Image
© AFPTangled electrical wires over a flooded street in the Iraqi capital Baghdad on December 26, 2012. The worst rains to hit Baghdad in 30 years left four people dead and many of the Iraqi capital's residents struggling to cope with heavy flooding on Wednesday as the government declared a national holiday.
The worst rains to hit Baghdad in 30 years left four people dead and many of the Iraqi capital's residents struggling to cope with heavy flooding on Wednesday as the government declared a national holiday.

Patients reported long and difficult journeys to hospitals, shopkeepers complained of a lack of business and several roads were immersed in water, in some cases as much as waist-high.

In the predominantly-Shiite northeastern district of Sadr City, the area surrounding Fatima al-Zahra hospital was completely flooded, and patients said trips that normally took 15 minutes had taken them as long as two hours.

"They told me I need to go and get an ultrasound from outside the hospital, but we do not know where to go, we are afraid the roads will be flooded and we will not be able to come back," said a woman who identified herself only as Umm Laith, or mother of Laith.

The 38-year-old said her sister-in-law, who was nine months pregnant, took two hours to reach the hospital earlier on Wednesday.

A medic who spoke on condition of anonymity said four family members -- two men and two women -- were killed and another woman injured when their house in the northeastern outskirts collapsed Tuesday night due to the heavy rainfall.

The Iraqi Meteorological Organisation reported on Wednesday that 6.75 centimetres (2.56 inches) of rain fell in Baghdad a day earlier, which its chief said was the highest such figure in 30 years.

The heavy rain spurred the government to declare Wednesday a national holiday, the fourth time this year it has been forced to do so because of bad weather.
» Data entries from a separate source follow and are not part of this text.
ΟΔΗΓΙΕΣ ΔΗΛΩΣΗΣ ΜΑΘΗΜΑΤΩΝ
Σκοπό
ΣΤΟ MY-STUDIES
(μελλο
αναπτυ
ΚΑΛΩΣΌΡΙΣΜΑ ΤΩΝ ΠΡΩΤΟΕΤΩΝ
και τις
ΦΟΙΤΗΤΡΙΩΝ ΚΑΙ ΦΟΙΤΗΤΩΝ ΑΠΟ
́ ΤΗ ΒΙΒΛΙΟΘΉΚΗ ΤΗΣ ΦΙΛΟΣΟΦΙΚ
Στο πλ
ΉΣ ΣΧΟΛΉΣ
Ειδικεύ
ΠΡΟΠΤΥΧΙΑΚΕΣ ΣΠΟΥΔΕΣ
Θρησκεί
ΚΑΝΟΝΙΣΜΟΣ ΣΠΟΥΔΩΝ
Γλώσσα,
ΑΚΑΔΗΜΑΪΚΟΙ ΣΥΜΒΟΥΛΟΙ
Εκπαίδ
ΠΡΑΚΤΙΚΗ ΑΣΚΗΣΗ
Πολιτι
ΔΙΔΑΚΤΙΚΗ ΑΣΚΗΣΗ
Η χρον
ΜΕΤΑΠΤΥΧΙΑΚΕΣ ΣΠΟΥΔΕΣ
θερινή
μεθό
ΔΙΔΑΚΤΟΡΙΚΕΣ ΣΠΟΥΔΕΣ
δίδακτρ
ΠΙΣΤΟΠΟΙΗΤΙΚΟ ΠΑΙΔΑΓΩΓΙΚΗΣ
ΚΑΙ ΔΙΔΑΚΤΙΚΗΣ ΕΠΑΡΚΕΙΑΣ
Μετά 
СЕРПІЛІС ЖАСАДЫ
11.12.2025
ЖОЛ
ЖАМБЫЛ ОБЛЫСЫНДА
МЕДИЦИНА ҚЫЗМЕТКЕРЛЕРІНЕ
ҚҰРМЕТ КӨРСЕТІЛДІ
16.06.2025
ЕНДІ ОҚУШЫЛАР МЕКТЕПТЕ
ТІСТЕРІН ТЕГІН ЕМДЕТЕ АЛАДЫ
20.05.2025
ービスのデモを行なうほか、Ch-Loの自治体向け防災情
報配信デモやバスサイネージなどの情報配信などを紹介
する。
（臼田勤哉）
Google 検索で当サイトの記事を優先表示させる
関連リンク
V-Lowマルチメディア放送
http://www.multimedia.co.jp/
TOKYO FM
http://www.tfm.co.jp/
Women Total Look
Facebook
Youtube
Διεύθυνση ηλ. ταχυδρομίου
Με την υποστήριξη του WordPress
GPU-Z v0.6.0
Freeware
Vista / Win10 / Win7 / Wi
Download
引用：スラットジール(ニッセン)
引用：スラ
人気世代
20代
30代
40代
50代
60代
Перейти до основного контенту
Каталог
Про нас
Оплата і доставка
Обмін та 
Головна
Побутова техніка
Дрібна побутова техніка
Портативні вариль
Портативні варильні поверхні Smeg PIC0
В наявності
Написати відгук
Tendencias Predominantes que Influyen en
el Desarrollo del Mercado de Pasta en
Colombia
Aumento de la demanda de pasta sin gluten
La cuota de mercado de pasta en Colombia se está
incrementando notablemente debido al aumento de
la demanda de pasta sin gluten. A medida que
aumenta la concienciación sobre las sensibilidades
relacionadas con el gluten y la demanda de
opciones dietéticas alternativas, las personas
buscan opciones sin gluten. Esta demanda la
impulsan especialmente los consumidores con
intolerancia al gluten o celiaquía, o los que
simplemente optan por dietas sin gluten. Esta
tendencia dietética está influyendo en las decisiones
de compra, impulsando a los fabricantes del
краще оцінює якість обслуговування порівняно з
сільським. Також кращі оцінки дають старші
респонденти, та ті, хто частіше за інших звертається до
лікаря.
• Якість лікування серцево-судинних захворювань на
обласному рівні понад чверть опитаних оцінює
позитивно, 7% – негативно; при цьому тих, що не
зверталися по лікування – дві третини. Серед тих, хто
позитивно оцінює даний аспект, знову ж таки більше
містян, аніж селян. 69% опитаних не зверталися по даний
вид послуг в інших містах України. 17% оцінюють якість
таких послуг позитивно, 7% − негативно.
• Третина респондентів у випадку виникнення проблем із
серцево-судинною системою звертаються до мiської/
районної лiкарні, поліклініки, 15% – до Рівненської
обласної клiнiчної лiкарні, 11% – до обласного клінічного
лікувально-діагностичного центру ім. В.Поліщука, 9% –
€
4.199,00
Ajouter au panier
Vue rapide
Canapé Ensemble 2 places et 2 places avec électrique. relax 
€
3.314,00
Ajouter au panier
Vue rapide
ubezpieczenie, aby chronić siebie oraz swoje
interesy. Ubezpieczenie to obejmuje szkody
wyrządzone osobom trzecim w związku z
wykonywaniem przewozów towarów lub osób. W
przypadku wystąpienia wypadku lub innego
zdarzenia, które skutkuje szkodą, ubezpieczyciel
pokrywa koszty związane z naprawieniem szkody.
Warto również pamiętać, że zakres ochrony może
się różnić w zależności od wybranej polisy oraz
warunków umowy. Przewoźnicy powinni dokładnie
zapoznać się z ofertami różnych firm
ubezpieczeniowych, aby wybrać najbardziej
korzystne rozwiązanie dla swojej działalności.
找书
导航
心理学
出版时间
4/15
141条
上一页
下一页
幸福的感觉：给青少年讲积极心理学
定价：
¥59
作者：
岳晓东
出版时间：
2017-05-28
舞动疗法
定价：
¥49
The other three were due to heat during Iraq's boiling summer.

The rain also affected shopkeepers who saw dramatically lower sales as a result of the flooding.

"I did not do any work since the morning because of the flood," said Mohammed, a 35-year-old working in a furniture repair shop in Sadr City.

He said his house in a nearby neighbourhood and the surrounding area were flooded, and complained that he failed to even earn the $8-$12 a day he usually makes.